Marjolein van Kessel hield gedurende zijn ziekte een nieuwsbrief/dagboek bij. Deze heeft ze na zijn dood samen met mail wisselingen tot een boekje herschreven. Zo werd dit boek een herinneringsboek van 72 pagina’s vooral voor Quinten en Janet, zijn broer en zus. Zij kunnen later hierin teruglezen wat Dafnis is overkomen, hoe zij toen geleefd hebben wat moeilijk was en waar zij steun uit hebben geput. Onder andere hun geloof in reïncarnatie en een leven na de dood.
Over de schrijfster: Marjolein van Kessel is getrouwd met Wilco de Vries. Zij hebben drie kinderen: Janet, Dafnis en Quinten. Marjolein van Kessel werkt als docente en IT manager op de basisschool de Notenboom te Utrecht.

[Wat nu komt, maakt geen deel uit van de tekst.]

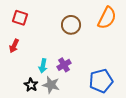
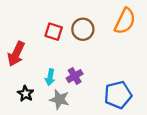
red square: (20, 18) -> (54, 32), moved
red arrow: (14, 46) -> (16, 54), size x1.5
black star: (31, 85) -> (26, 94), moved

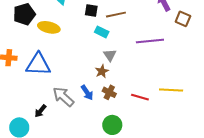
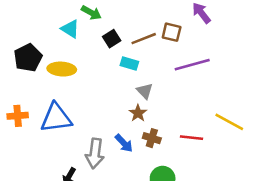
black square: (91, 10) -> (112, 39), turned -32
brown square: (183, 19) -> (172, 32), moved
yellow line: (171, 90) -> (229, 122), turned 35
gray arrow: (63, 97) -> (95, 153), turned -115

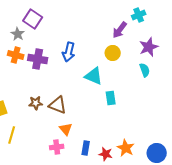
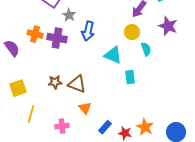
gray star: (18, 34) -> (69, 15), moved
purple star: (149, 47) -> (168, 26), turned -30
cyan semicircle: (145, 70) -> (146, 49), moved
pink cross: (57, 147) -> (62, 126), moved
blue rectangle: (86, 148) -> (105, 127), turned 32

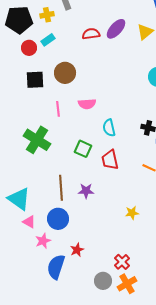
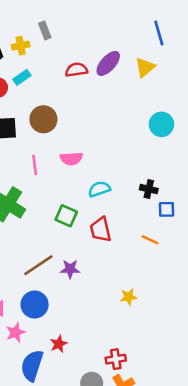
cyan semicircle: (109, 128) -> (99, 189), turned 84
brown line: (61, 188) -> (38, 265), turned 60
red cross: (122, 262) -> (116, 359), turned 35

Korte Beschrijving: Marjolein beschrijft hoe Dafnis vanaf zijn geboorte grote reuzen moedervlekken heeft waarvan bekend is, dat kinderen die die hebben, ook moedervlekken op de hersenvliezen kunnen hebben, die kwaadaardig kunnen zijn. Bij Dafnis bleek dat zo te zijn. Hij kreeg klachten als hoofdpijn, duizeligheid, overgeven, kramp in de benen, spierpijn in de rug, geluiden in zijn hoofd, trillerigheid, epilepsie. Na twee MRI’s en enige aanvullende onderzoeken werd in februari 2012 duidelijk dat Dafnis niet meer zou genezen. Er drukte veel vocht op zijn centrale zenuwstelsel waardoor hij de neurologische klachten had, en zijn moedervlekken zaten ook helemaal rondom zijn ruggenmerg van zijn nek tot aan zijn stuitje en verdrukten het ruggenmerg (dit heet neurocutane melanose (NCM)). Gedurende een periode van een half jaar werd Dafnis drie keer geopereerd onder andere om de druk van zijn hersenen te halen. Marjolein beschrijft de gang door de gezondheidszorg, hoe zij naast gewone, ook alternatieve genezers raadpleegden en wat dat opleverde. Hoe ze gedurende deze periode leefden, wat ze ondernamen. Dafnis had humor, genoot van zijn leven, had een hoge pijngrens, doorzettingsvermogen, helpers/beschermengelen. Dat hielp hem vol te houden. Soms reageerde hij zich af op Quinten zijn broer, die niet begreep wat er aan de hand was. Marjolein vraagt zich ok af waarom het Dafnis moest overkomen, waarom hij hen als kind had gekozen om bij te zijn ( zij geloven in reïncarnatie) Zij beschrijft waar zij in geloofden, hoe zij daar hoop en kracht uit putten en hoe Dafnis tenslotte stierf.